Letter to Judiciary Committee regarding HB5395 Amendment No. 3

The following letter from LCBH's legal director, Mark Swartz, was sent on May 19, 2014 to members of the Illinois House Judiciary Committee regarding HB5395 Amendment No. 3. Swartz was also in Springfield that day providing similar testimony to the committee. Unfortunately, the amendment was approved and the bill passed out of committee.

Dear Representative:

I am the Legal Director of the Lawyers’ Committee for Better Housing (LCBH), a non-profit legal organization in Chicago that focuses primarily on low and moderate income renters in the private housing market. LCBH provides free legal representation to assist hundreds of families each year avoid eviction and homelessness. I am also a member of the Chicago Bar Association’s First Municipal District Advisory Committee and I attend the Cook County Sheriff’s Office’s monthly updates to the committee regarding its eviction procedures.

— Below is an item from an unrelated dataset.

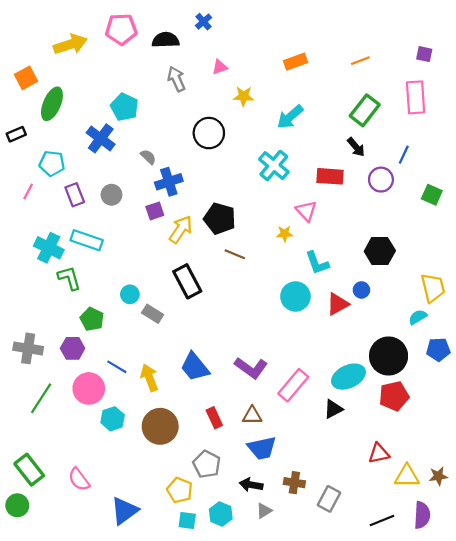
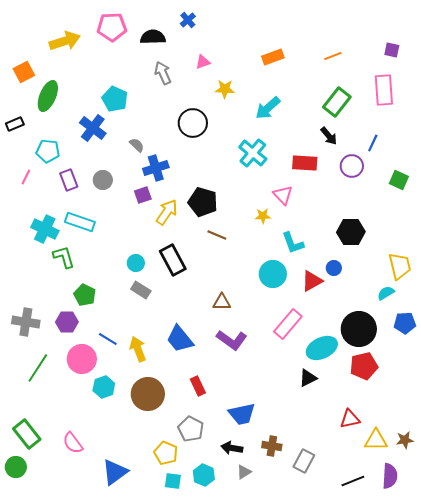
cyan circle: (130, 294) -> (136, 263), moved
pink rectangle: (293, 385) -> (288, 324), moved
brown triangle: (252, 416) -> (222, 302), moved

As a regular practitioner in eviction court in the First Municipal District, I can speak with some authority about the eviction process in Cook County.

I am writing to express my strong opposition to House Bill 5395. Amendment No. 3 to HB5395 would make two changes to the Forcible Entry and Detainer Act (FEDA) applicable only to Cook County: one, it would limit the number of motions a renter may file to stay an eviction to two, unless good cause is shown; and two, it would authorize on-duty peace officers as well as off-duty peace officers employed by a private detective or other similar private security firms to evict renters.

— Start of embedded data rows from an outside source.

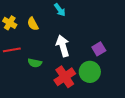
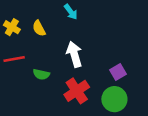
purple square: (99, 49) -> (118, 72), moved
green circle: (90, 72) -> (114, 99), moved

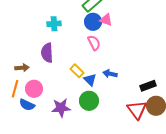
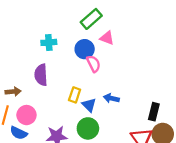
blue circle: (93, 22) -> (85, 49), moved
yellow rectangle: (77, 71) -> (75, 95), turned 64
black rectangle: (148, 86) -> (154, 112), turned -56

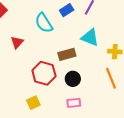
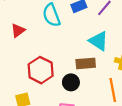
brown rectangle: (67, 54) -> (86, 63), moved

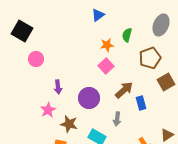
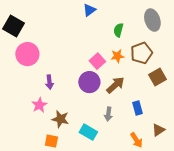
gray ellipse: (161, 25) -> (152, 20), turned -40
orange star: (107, 45) -> (117, 56), moved
pink circle: (36, 59) -> (27, 54), size x1.5
purple circle: (89, 98) -> (89, 82), moved
blue rectangle: (141, 103) -> (137, 108), moved

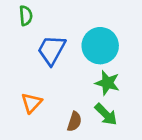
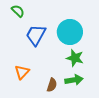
green semicircle: (26, 16) -> (18, 11), turned -40
green arrow: (106, 114) -> (74, 80), turned -54

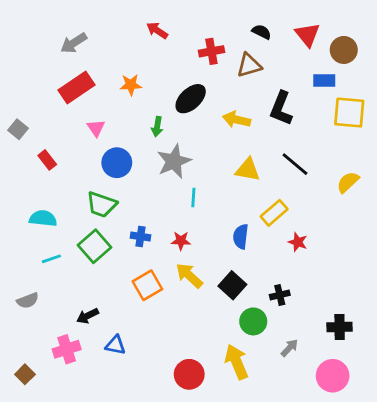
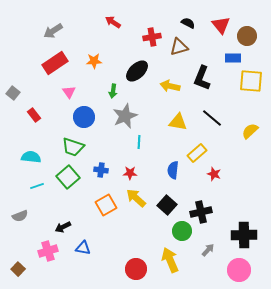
black cross: (280, 295) -> (201, 212), size x1.5
black cross: (340, 327) -> (244, 235), size x1.4

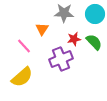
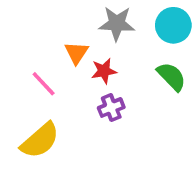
red star: (74, 39) -> (104, 71), moved
purple cross: (61, 59) -> (111, 108), size x0.6

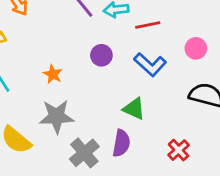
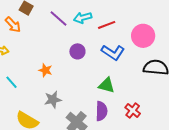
pink circle: (196, 48) -> (143, 36), size x1.5
gray star: (57, 116) -> (53, 100), size x0.7
red cross: (179, 150) -> (133, 110), moved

This amendment to HB5395 placing limits on motion practice in eviction court attempts to offer remedies for a problem that in LCBH’s experience does not exist in Cook County. Multiple filings of motions to stay in no way slow down the eviction process. In fact, it is the stated practice of the Cook County Sheriff’s Office to only take notice of the first motion filed after an order of possession. No subsequent motions placed with the sheriff will stay an order of possession, unless the court enters an order granting a stay.

This amendment to HB5395 would also expand the authority to evict beyond the Sheriff of Cook County. However, only the sheriff has developed internal procedures to stay an eviction pending the resolution of the first motion properly brought before the court. This is a great undertaking, as over 31,000 tenants faced eviction court proceedings last year in the First Municipal District in Cook County. Allowing plaintiffs to sidestep the sheriff and its procedures in order to execute orders of possession creates the danger that renters will be wrongfully or prematurely evicted while a proper motion is pending.

Given the summary nature of the eviction process (trial typically occurs on the first court date unless the renter asks for time to get an attorney) and the ease with which plaintiffs can resort to constructive service (service can be made by publication without leave of court upon the plaintiff filing an affidavit of diligence), this proposed amendment to HB5395 further increases the risk that renters will be wrongfully evicted before they even know of the eviction. As it now stands, once an order of possession is placed with the Cook County Sheriff, the sheriff mails a notice to the household warning that eviction is imminent. Renters who are unaware of the eviction action then must scramble to get legal assistance to challenge such an order. Under this amendment to HB5395, renters who were never properly served or named may be evicted by a void or voidable order, and no notice will have been sent warning of the impending eviction.

The Sheriff’s Office also has the expertise to determine if there is a problem with the execution of an order of possession. Will these peace officers have the training to recognize these issues? For instance, Section 9-107.5(b) of the Forcible Entry and Detainer Act requires the sheriff to defer the eviction upon determining that persons not included in the order are occupying the premises. Additionally, the Sheriff’s Office has a social worker on staff with the resources and referral network available to assist tenants who pose special risks if they are evicted without services in place. Allowing an off-duty peace officer (who is employed part-time by a private detective, private alarm company, private security firm, fingerprint vendor, or locksmith) to execute an order of possession obtained without the internal procedures offered by the Sheriff, and without this additional social work assistance, will increase the risk of homelessness in Cook County for those most vulnerable (women with children, the elderly, and the disabled).

My fear is that this amendment to HB5395 will encourage plaintiffs to rush suspect orders of possession to execution through private eviction services. I envision the following scenario becoming commonplace should HB5395 become the law in Illinois: a litigant is late for court, or told by her landlord that she did not have to attend court. She may or may not have a valid defense to the eviction. Assuming that she understands how to file an emergency motion to request that the court re-hear the matter, her landlord will have already hired a third party peace officer to evict her household before a motion to vacate could be heard. Even assuming that her motion is granted, and the order is vacated before it is executed, there is no mechanism to ensure that vacated orders of possession will not result in eviction.

I would be happy to discuss my position on the misguided bill in more detail and would welcome further communications.